- **TASK TO CARRY OUT**: The word "Rupar" occurs in some lines of the data. Return each such line.

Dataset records
# # # # #

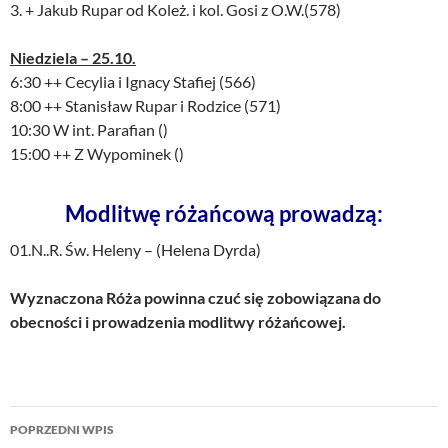
3. + Jakub Rupar od Koleż. i kol. Gosi z O.W.(578)
Niedziela – 25.10.
6:30 ++ Cecylia i Ignacy Stafiej (566)
8:00 ++ Stanisław Rupar i Rodzice (571)
10:30 W int. Parafian ()
15:00 ++ Z Wypominek ()
Modlitwę różańcową prowadzą:
01.N..R. Św. Heleny – (Helena Dyrda)
Wyznaczona Róża powinna czuć się zobowiązana do
obecności i prowadzenia modlitwy różańcowej.
Nawigacja
POPRZEDNI WPIS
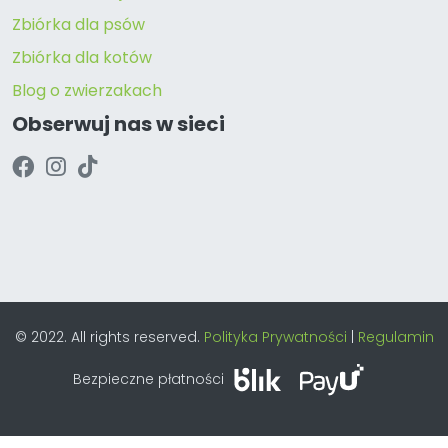
Zbiórka dla psów
Zbiórka dla kotów
Blog o zwierzakach
Obserwuj nas w sieci
© 2022. All rights reserved.
Polityka Prywatności
|
Regulamin
Bezpieczne płatności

# # # # #

- **ANSWER**:
3. + Jakub Rupar od Koleż. i kol. Gosi z O.W.(578)
8:00 ++ Stanisław Rupar i Rodzice (571)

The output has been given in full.